Friday, January 20, 2006

Religion and Politics

Larry Mantle's excellent Air Talk today featured evangelical theologians from a couple of southern California schools & churches, forthrightly answering probing questions about evangelism and politics. Fascinating stuff, about which I know little - mainly because there is almost no access to evangelical thought for those who are not already true believers.

One of his guests pointed out the irony of conservative evangelicals raising such a ruckus about teaching evolutionary theory in schools, then turning around and espousing a version of so-called "social Darwinism," positing that the poor deserve to be poor, that it's their own fault.

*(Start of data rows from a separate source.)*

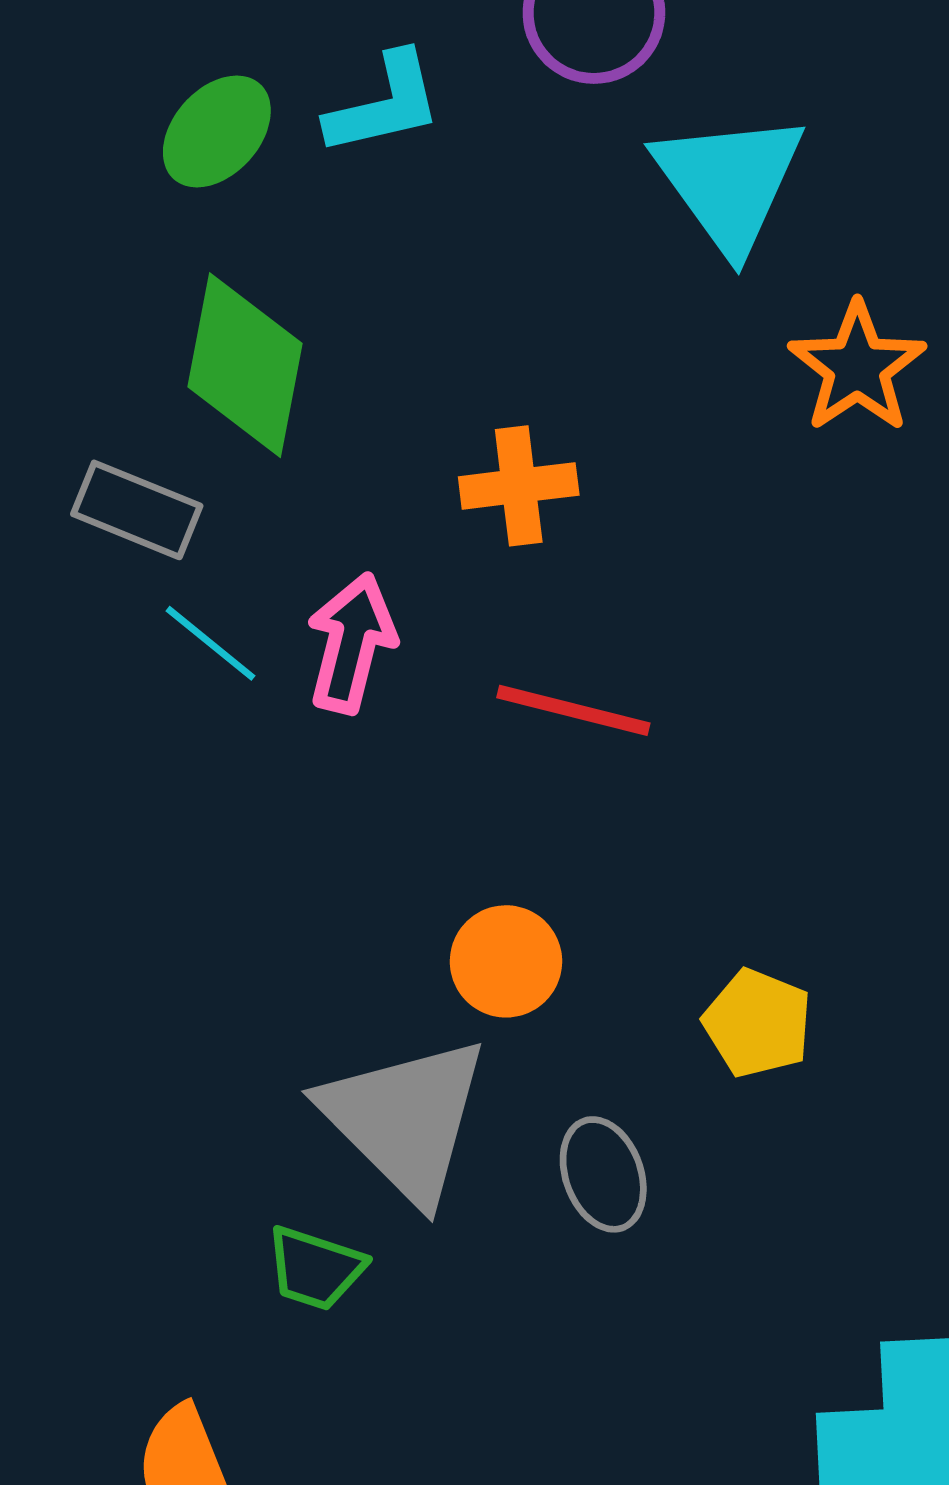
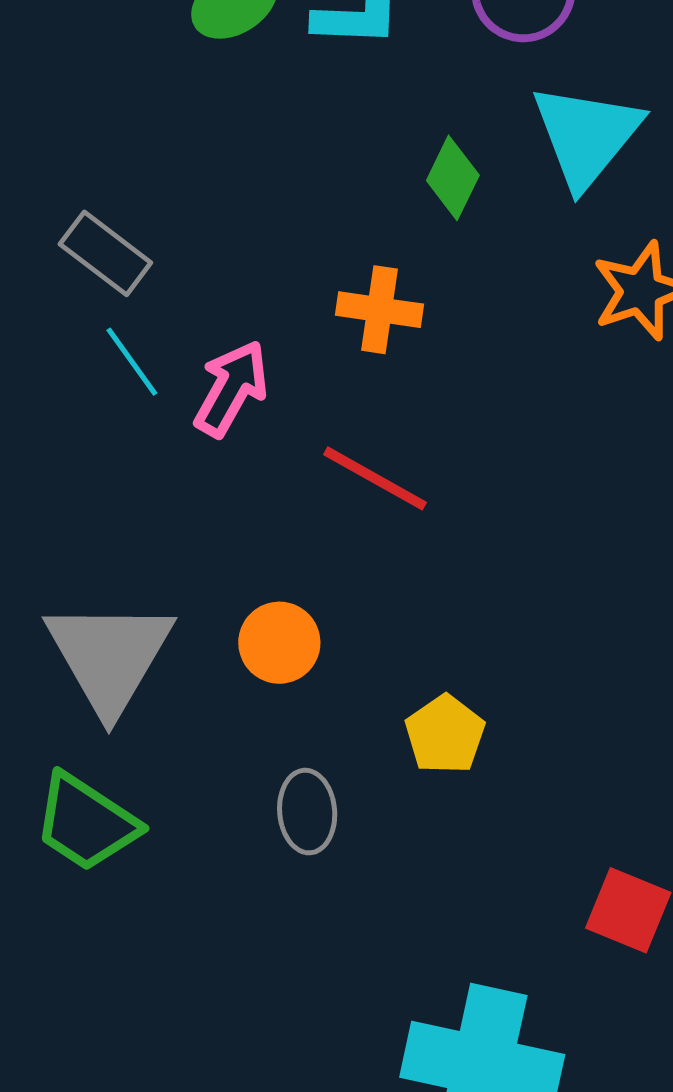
green diamond: (245, 365) -> (453, 178), moved, size x0.6
gray triangle: (405, 1119) -> (109, 656), moved
green trapezoid: (315, 1268) -> (86, 823), size x1.5

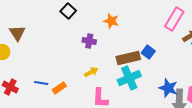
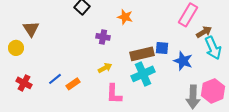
blue square: (148, 52) -> (162, 48), turned -32
blue line: (41, 83) -> (55, 79), turned -48
blue star: (168, 88) -> (183, 61), moved

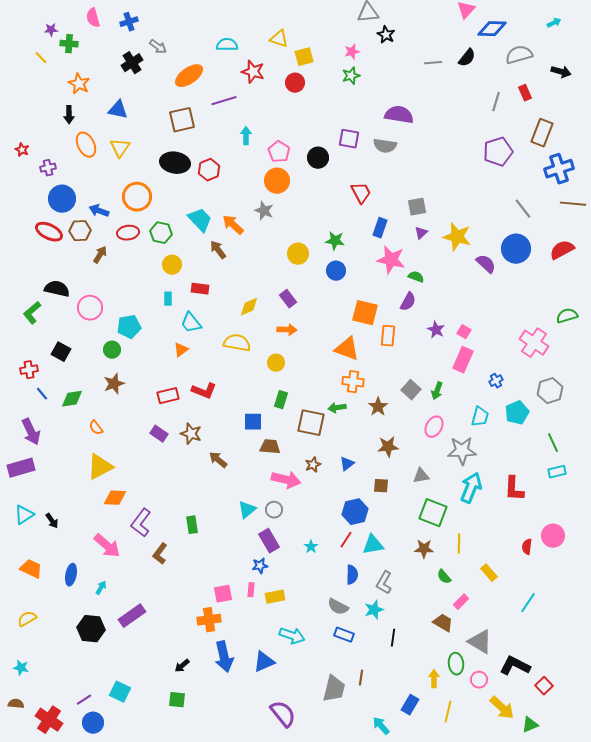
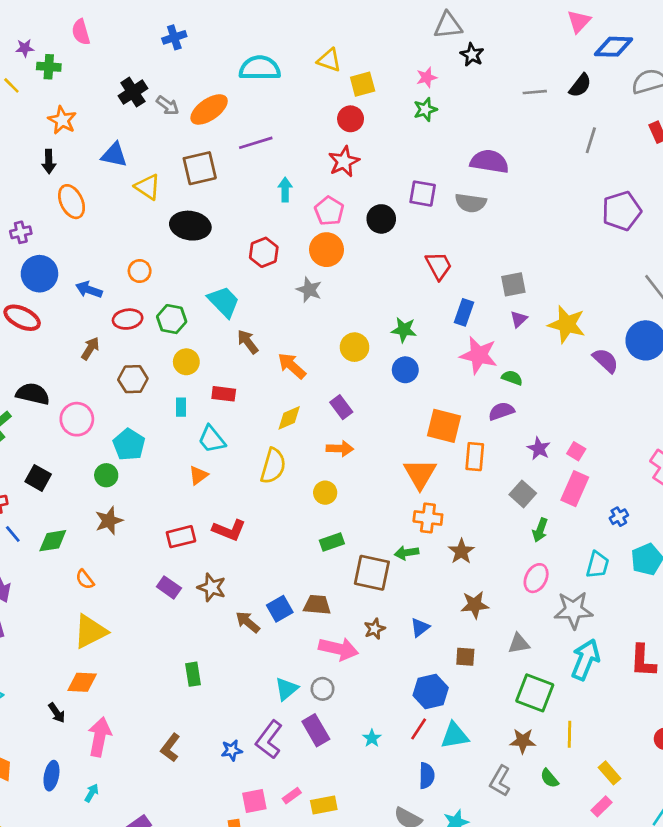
blue cross: (129, 22) -> (174, 37), moved
cyan semicircle: (227, 45) -> (260, 68), size x1.4
gray arrow: (158, 47) -> (168, 105), moved
red star: (253, 72) -> (344, 162), moved, turned 30
gray line: (496, 102) -> (591, 140), moved
yellow triangle: (120, 148) -> (148, 187), moved, turned -30
red hexagon: (209, 170) -> (264, 252), moved
orange circle: (137, 197) -> (140, 271), size x0.6
orange arrow: (233, 225) -> (292, 366), moved
brown hexagon: (80, 231) -> (133, 379), moved
purple semicircle: (408, 302) -> (501, 411), turned -138
cyan pentagon: (129, 327) -> (129, 445), turned -30
yellow semicircle: (237, 343) -> (273, 466), turned 96
orange triangle: (347, 349) -> (420, 474), turned 40
gray square: (411, 390) -> (523, 494), moved
green rectangle: (281, 400) -> (332, 542), turned 54
blue square: (253, 422) -> (280, 609), moved, turned -30
orange diamond: (115, 498) -> (82, 682), moved
black arrow: (52, 521) -> (57, 713), moved
purple L-shape: (141, 523) -> (269, 740), moved
green rectangle: (192, 525) -> (193, 674), moved
pink arrow: (107, 546) -> (100, 737), turned -120
blue star: (260, 566) -> (232, 750), moved
gray L-shape: (384, 583) -> (500, 781), moved
pink rectangle: (251, 590) -> (292, 796), turned 48
pink rectangle: (461, 602) -> (602, 806), moved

(I suspect they like to refer to "Darwinism" rather than "the theory of natural selection" because calling it "natural selection" might lead people to give some thought to what that meant, and conclude that it was actually quite reasonable. A book called "The Beak of the Finch" contains an anecdote about an evolutionary biologist who does field work in evolution [yes, that's what I said] who found himself on a plane flight telling an evangelical Christian about his work; the eC got very excited about it, thought it was just about the coolest thing ever... till, at the very end, the biologist told him that he was actually talking about evolution.)

3 Comments:

At 4:01 PM, Blogger Murky Thoughts said...

Hey, I was all over that evangelical-social-darwinism irony eons ago.

 
At 11:02 PM, Blogger rain_rain said...

Yes, but you're not (at least so I assume) an evangelical Christian. When I pay close attention - which I do when I can stand it - I'm often surprised by the diversity of opinion within the evangelical Christian subculture, which is so often presented as a monolithic, homogeneous bloc... as I did myself, in the third paragraph of the post. Not all evangelicals are dipstick Biblical literalists, are they?

 
At 6:58 AM, Blogger Murky Thoughts said...

No, not a christian, or of any other religion I know of, still I encourage everyone I meet to think like me, which I suppose makes me a little evangelical.